### Task material
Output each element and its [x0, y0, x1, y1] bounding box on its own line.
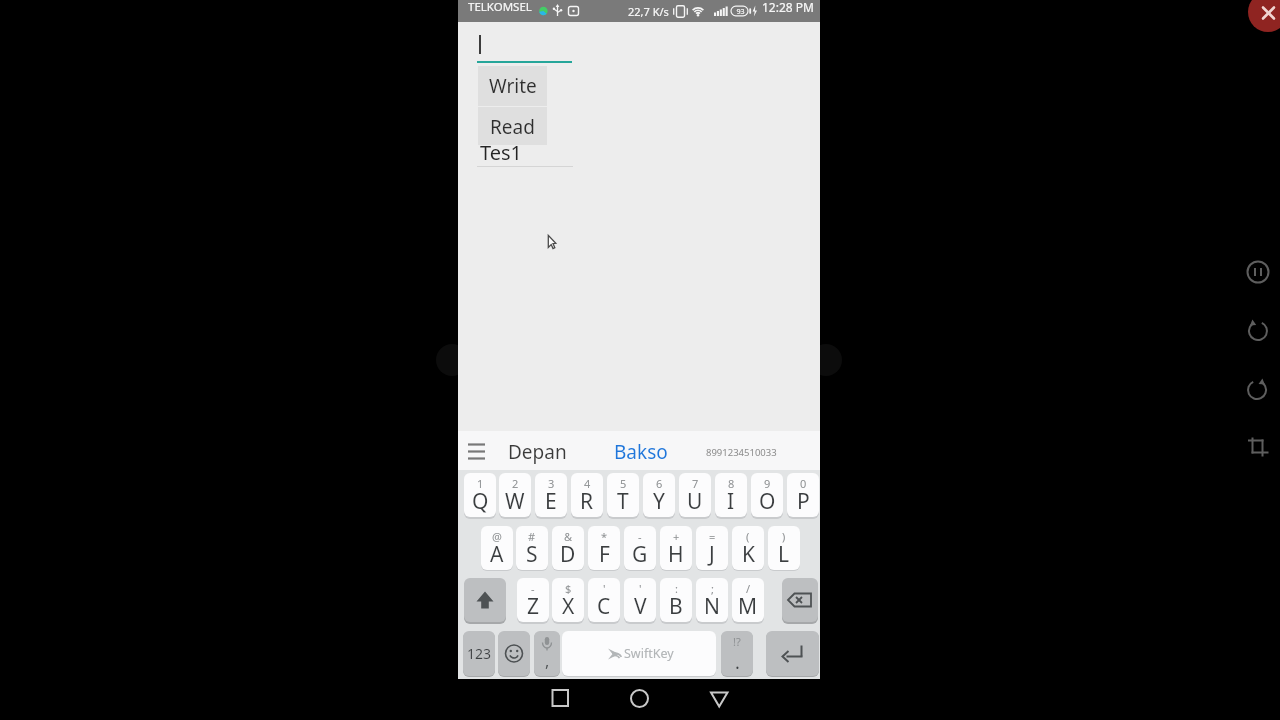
staticText: W [505, 487, 525, 516]
button[interactable]: !? [721, 631, 753, 676]
staticText: 123 [467, 644, 492, 663]
button[interactable]: 7 [679, 473, 711, 517]
staticText: B [669, 592, 683, 621]
button[interactable]: ; [696, 578, 728, 622]
staticText: D [560, 540, 576, 569]
button[interactable]: = [696, 526, 728, 570]
button[interactable]: 9 [751, 473, 783, 517]
staticText: + [673, 529, 680, 544]
staticText: Q [472, 487, 489, 516]
button[interactable] [464, 578, 506, 622]
staticText: 0 [800, 476, 807, 491]
button[interactable] [498, 631, 530, 676]
button[interactable]: Tes1 [477, 138, 573, 166]
staticText: ( [746, 529, 750, 544]
staticText: * [601, 529, 608, 544]
staticText: H [668, 540, 684, 569]
staticText: ' [639, 581, 642, 596]
button[interactable]: 5 [607, 473, 639, 517]
staticText: R [580, 487, 594, 516]
staticText: F [599, 540, 610, 569]
button[interactable]: * [588, 526, 620, 570]
staticText: L [778, 540, 790, 569]
staticText: V [634, 592, 647, 621]
staticText: # [528, 529, 536, 544]
staticText: / [746, 581, 751, 596]
staticText: 8 [728, 476, 735, 491]
staticText: - [531, 581, 535, 596]
button[interactable]: - [517, 578, 549, 622]
button[interactable] [624, 684, 656, 714]
button[interactable]: $ [552, 578, 584, 622]
button[interactable]: 8 [715, 473, 747, 517]
button[interactable]: Write [478, 66, 547, 106]
staticText: 22,7 K/s [628, 4, 669, 19]
staticText: 7 [692, 476, 699, 491]
staticText: & [564, 529, 573, 544]
button[interactable]: ' [624, 578, 656, 622]
staticText: 8991234510033 [706, 446, 777, 459]
staticText: A [490, 540, 504, 569]
button[interactable] [766, 631, 819, 676]
button[interactable]: @ [481, 526, 513, 570]
staticText: 93 [736, 6, 745, 16]
button[interactable]: 4 [571, 473, 603, 517]
button[interactable]: 6 [643, 473, 675, 517]
staticText: N [704, 592, 720, 621]
staticText: Z [527, 592, 540, 621]
staticText: S [526, 540, 538, 569]
button[interactable] [782, 578, 818, 622]
button[interactable]: Read [478, 107, 547, 146]
button[interactable]: - [624, 526, 656, 570]
staticText: : [675, 581, 678, 596]
button[interactable]: ' [588, 578, 620, 622]
staticText: 6 [656, 476, 663, 491]
button[interactable] [1248, 0, 1280, 32]
staticText: Depan [508, 439, 567, 465]
button[interactable]: Bakso [551, 436, 731, 468]
button[interactable]: SwiftKey [562, 631, 716, 676]
button[interactable]: # [516, 526, 548, 570]
staticText: U [687, 487, 703, 516]
staticText: . [735, 650, 740, 675]
staticText: , [545, 650, 550, 672]
staticText: X [562, 592, 575, 621]
staticText: !? [733, 634, 741, 649]
staticText: I [727, 487, 735, 516]
staticText: Tes1 [480, 139, 523, 166]
staticText: ' [603, 581, 606, 596]
staticText: 12:28 PM [762, 0, 814, 15]
button[interactable]: : [660, 578, 692, 622]
button[interactable]: / [732, 578, 764, 622]
button[interactable]: 2 [499, 473, 531, 517]
staticText: Write [489, 73, 537, 99]
staticText: Bakso [614, 439, 668, 465]
button[interactable]: ) [768, 526, 800, 570]
staticText: @ [492, 529, 502, 544]
button[interactable]: + [660, 526, 692, 570]
staticText: E [545, 487, 557, 516]
staticText: 5 [620, 476, 627, 491]
staticText: T [617, 487, 629, 516]
button[interactable]: 1 [464, 473, 496, 517]
staticText: J [709, 540, 715, 569]
staticText: $ [565, 581, 572, 596]
staticText: 4 [584, 476, 591, 491]
button[interactable]: ( [732, 526, 764, 570]
button[interactable]: 0 [787, 473, 819, 517]
button[interactable]: Depan [447, 436, 627, 468]
button[interactable] [544, 684, 576, 714]
staticText: ) [782, 529, 786, 544]
staticText: O [759, 487, 776, 516]
button[interactable]: , [534, 631, 560, 676]
button[interactable] [704, 684, 736, 714]
staticText: 1 [477, 476, 484, 491]
button[interactable]: 8991234510033 [651, 436, 831, 468]
button[interactable]: 3 [535, 473, 567, 517]
staticText: M [738, 592, 758, 621]
button[interactable]: 123 [463, 631, 495, 676]
staticText: 3 [548, 476, 555, 491]
staticText: K [742, 540, 755, 569]
button[interactable]: & [552, 526, 584, 570]
staticText: - [638, 529, 642, 544]
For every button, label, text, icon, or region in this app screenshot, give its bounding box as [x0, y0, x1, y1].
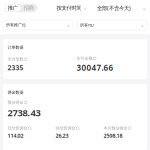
staticText: 全部(不含今天): [97, 4, 131, 12]
button[interactable]: 所有PID: [77, 20, 147, 30]
staticText: 按支付时间: [56, 5, 81, 11]
staticText: 招商: [24, 5, 34, 11]
button[interactable]: 推广: [5, 5, 21, 11]
staticText: 预估佣金: [8, 100, 24, 105]
staticText: ⌄: [66, 22, 70, 28]
staticText: 本月预估佣金: [104, 126, 128, 131]
staticText: 2738.43: [8, 106, 40, 119]
staticText: 待结算佣金: [56, 126, 76, 131]
staticText: 2335: [8, 63, 24, 72]
button[interactable]: 全部(不含今天): [97, 4, 146, 12]
staticText: 所有推广位: [6, 22, 26, 27]
staticText: 订单数据: [8, 45, 24, 50]
button[interactable]: 按支付时间: [56, 5, 87, 11]
staticText: 佣金数据: [8, 90, 24, 95]
staticText: ⌄: [83, 5, 87, 11]
button[interactable]: 所有推广位: [3, 20, 73, 30]
staticText: 支付笔数: [8, 57, 24, 62]
staticText: 114.02: [8, 132, 24, 139]
staticText: 30047.66: [76, 62, 114, 73]
staticText: 支付金额: [76, 56, 92, 61]
staticText: 26.23: [56, 132, 68, 139]
staticText: 已结算佣金: [8, 126, 28, 131]
staticText: ⌄: [142, 5, 146, 11]
staticText: 2598.18: [104, 132, 122, 139]
staticText: 所有PID: [80, 22, 94, 28]
staticText: ⌄: [140, 22, 144, 28]
button[interactable]: 招商: [21, 5, 37, 11]
staticText: 推广: [8, 5, 18, 11]
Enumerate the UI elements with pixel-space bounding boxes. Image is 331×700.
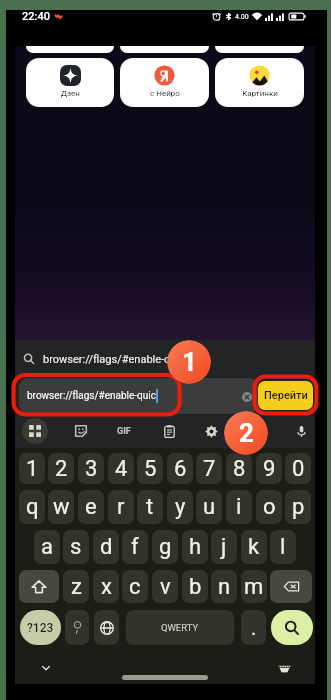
button[interactable]: GIF bbox=[107, 414, 141, 448]
button[interactable]: Emoji bbox=[65, 610, 89, 645]
staticText: browser://flags/#enable-quic bbox=[27, 390, 156, 402]
staticText: u bbox=[203, 494, 216, 520]
staticText: 9 bbox=[263, 456, 276, 482]
button[interactable]: 0 bbox=[285, 453, 311, 484]
button[interactable]: Hide keyboard bbox=[31, 653, 61, 683]
button[interactable]: 4 bbox=[108, 453, 134, 484]
staticText: 2 bbox=[239, 418, 254, 448]
button[interactable]: p bbox=[285, 490, 311, 524]
button[interactable] bbox=[120, 46, 209, 53]
button[interactable]: i bbox=[226, 490, 252, 524]
staticText: l bbox=[280, 534, 286, 560]
button[interactable]: . bbox=[241, 610, 266, 645]
button[interactable]: с Нейро bbox=[120, 58, 209, 107]
staticText: r bbox=[117, 494, 125, 520]
button[interactable]: q bbox=[19, 490, 45, 524]
button[interactable]: b bbox=[182, 570, 208, 603]
staticText: m bbox=[244, 574, 264, 600]
button[interactable]: Backspace bbox=[270, 570, 312, 603]
button[interactable]: e bbox=[78, 490, 104, 524]
staticText: 5 bbox=[144, 456, 157, 482]
button[interactable]: 6 bbox=[167, 453, 193, 484]
button[interactable]: f bbox=[122, 530, 148, 564]
button[interactable]: QWERTY bbox=[126, 610, 234, 645]
staticText: 1 bbox=[182, 347, 197, 377]
button[interactable]: w bbox=[48, 490, 74, 524]
staticText: QWERTY bbox=[161, 622, 199, 633]
staticText: t bbox=[146, 494, 154, 520]
button[interactable]: a bbox=[34, 530, 60, 564]
button[interactable]: Voice input bbox=[284, 414, 318, 448]
button[interactable] bbox=[215, 46, 304, 53]
button[interactable]: g bbox=[152, 530, 178, 564]
staticText: q bbox=[26, 494, 39, 520]
button[interactable]: Clear bbox=[238, 388, 255, 405]
button[interactable]: y bbox=[167, 490, 193, 524]
button[interactable]: 2 bbox=[48, 453, 74, 484]
button[interactable]: browser://flags/#enable-q bbox=[15, 340, 315, 378]
staticText: 2 bbox=[55, 456, 68, 482]
staticText: d bbox=[100, 534, 113, 560]
button[interactable]: 7 bbox=[196, 453, 222, 484]
button[interactable]: Search bbox=[271, 610, 313, 645]
button[interactable]: Settings bbox=[194, 414, 228, 448]
button[interactable]: n bbox=[211, 570, 237, 603]
button[interactable]: j bbox=[211, 530, 237, 564]
staticText: 0 bbox=[292, 456, 305, 482]
button[interactable]: Clipboard bbox=[152, 414, 186, 448]
button[interactable]: k bbox=[241, 530, 267, 564]
staticText: w bbox=[53, 494, 70, 520]
button[interactable]: d bbox=[93, 530, 119, 564]
staticText: 7 bbox=[203, 456, 216, 482]
staticText: ?123 bbox=[27, 621, 54, 635]
button[interactable]: Дзен bbox=[26, 58, 114, 107]
staticText: g bbox=[159, 534, 172, 560]
staticText: browser://flags/#enable-q bbox=[43, 353, 171, 366]
button[interactable]: Switch keyboard bbox=[269, 653, 299, 683]
staticText: b bbox=[189, 574, 202, 600]
button[interactable]: ?123 bbox=[20, 610, 61, 645]
staticText: 3 bbox=[85, 456, 98, 482]
staticText: y bbox=[175, 494, 186, 520]
staticText: 22:40 bbox=[22, 10, 50, 23]
button[interactable]: s bbox=[63, 530, 89, 564]
staticText: 8 bbox=[233, 456, 246, 482]
button[interactable]: t bbox=[137, 490, 163, 524]
button[interactable]: m bbox=[241, 570, 267, 603]
button[interactable]: z bbox=[63, 570, 89, 603]
button[interactable]: c bbox=[122, 570, 148, 603]
button[interactable]: Перейти bbox=[258, 381, 313, 410]
button[interactable]: 5 bbox=[137, 453, 163, 484]
staticText: z bbox=[71, 574, 82, 600]
staticText: k bbox=[248, 534, 260, 560]
button[interactable]: Картинки bbox=[215, 58, 304, 107]
staticText: i bbox=[236, 494, 242, 520]
staticText: Дзен bbox=[61, 89, 80, 98]
button[interactable]: u bbox=[196, 490, 222, 524]
button[interactable]: Language bbox=[94, 610, 119, 645]
staticText: h bbox=[189, 534, 202, 560]
button[interactable]: v bbox=[152, 570, 178, 603]
button[interactable]: Shift bbox=[19, 570, 59, 603]
button[interactable]: 1 bbox=[19, 453, 45, 484]
staticText: Картинки bbox=[242, 89, 278, 98]
button[interactable] bbox=[26, 46, 114, 53]
staticText: . bbox=[251, 616, 257, 639]
staticText: f bbox=[131, 534, 139, 560]
button[interactable]: 8 bbox=[226, 453, 252, 484]
staticText: с Нейро bbox=[150, 89, 180, 98]
staticText: v bbox=[160, 574, 171, 600]
button[interactable]: browser://flags/#enable-quic bbox=[19, 378, 258, 414]
staticText: c bbox=[129, 574, 141, 600]
staticText: 1 bbox=[26, 456, 39, 482]
button[interactable]: 9 bbox=[256, 453, 282, 484]
button[interactable]: x bbox=[93, 570, 119, 603]
button[interactable]: l bbox=[270, 530, 296, 564]
button[interactable]: h bbox=[182, 530, 208, 564]
button[interactable]: Apps bbox=[18, 414, 52, 448]
button[interactable]: Stickers bbox=[64, 414, 98, 448]
button[interactable]: 3 bbox=[78, 453, 104, 484]
button[interactable]: o bbox=[256, 490, 282, 524]
button[interactable]: r bbox=[108, 490, 134, 524]
staticText: o bbox=[263, 494, 276, 520]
######
■ Your task
Count the lines in the records above that contain "Write". Reply with the number only.

■ Answer for this exercise
2